Consulenza in naturopatia: la camminata – Scuola Superiore di Counseling in naturopatia.
Si tratta della base fondamentale di ogni attività fisica. L’ideale è camminare tutti i giorni, con passo spedito ma non veloce, in ambiente naturale e silenzioso.
La classica passeggiata di almeno mezz’ora tutti i giorni, prescritta con molta superficialità dalla medicina, costituisce soltanto l’attività fisica minima che ognuno dovrebbe svolgere quotidianamente, ma non può produrre, a lungo andare, alcun serio miglioramento della propria condizione fisica, salvo il mantenimento di una condizione cardiovascolare sufficiente, ed è quindi ciò che si può raccomandare alle sole persone anziane.

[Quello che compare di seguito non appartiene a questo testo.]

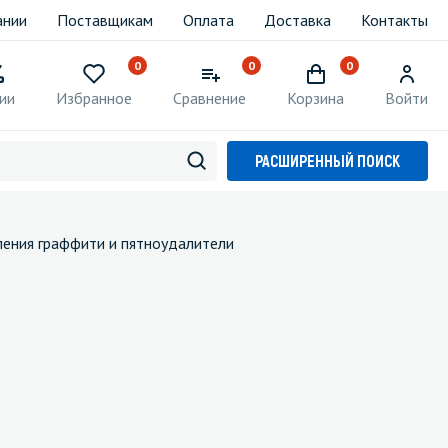
ании
Поставщикам
Оплата
Доставка
Контакты
0
0
0
ии
Избранное
Сравнение
Корзина
Войти
РАСШИРЕННЫЙ ПОИСК
ления граффити и пятноудалители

In altri termini, nessuno si aspetti di perdere peso, né di non aumentarlo, semplicemente passeggiando mezz’ora tutti i giorni.
Ovviamente, chi non possa, per motivi di salute, dedicarsi alla corsa, può camminare secondo un programma di allenamento che lo porti ad aumentare fino a un’ora o oltre la durata della camminata, purché sempre a passo spedito.
La pratica del walking (camminata con speciali bastoncini, simili a quelli da sci di fondo), di gran moda tra le persone di ogni età, favorisce un maggior dispendio di energie, in quanto coinvolge anche il movimento delle spalle e delle braccia, ma non ha senso in montagna, dove invece è raro trovare un italiano senza bastoncini.
La camminata in montagna, o in zone collinari, presenta l’enorme vantaggio di alternare lo sforzo tra salite e discese, la lunghezza del passo e l’intensità dello sforzo, incrementando i benefici dell’attività.
Il dispendio calorico è simile alla corsa (per chilometro, da 50 a 80 calorie) purché a passo veloce e costante con accelerazione del battito e del respiro. L’unico limite è l’efficienza ridotta dell’attività fisica in rapporto al tempo impiegato per l’allenamento. Infatti, occorre camminare per un tempo almeno doppio di quello necessario con la corsa per consumare la stessa quantità di calorie.
In ogni caso, anche la camminata migliora l’umore e la concentrazione, attenua gli effetti dei disturbi lievi dell’umore, è utile contro l’ insonnia e per lo “scarico” dello stress (anche solo 10 minuti al giorno).
Si ricordi che una camminata di 30’ a 5 km l’ora comporta un dispendio di circa 175 calorie, equivalenti a quelle di una bevanda di integrazione salina. Quindi, occorre bere sempre acqua senza aspettare di avere sete, e consumare sempre in quantità frutta e verdura.
Un programma serio di dimagrimento deve portare a un consumo calorico con attività fisica di almeno 400 calorie giornaliere. Questo obiettivo si raggiunge più facilmente alternando lo sforzo, e cioè sollecitando il nostro corpo a svolgere una attività costante per alcuni minuti, ma alternando intensità, velocità e durata.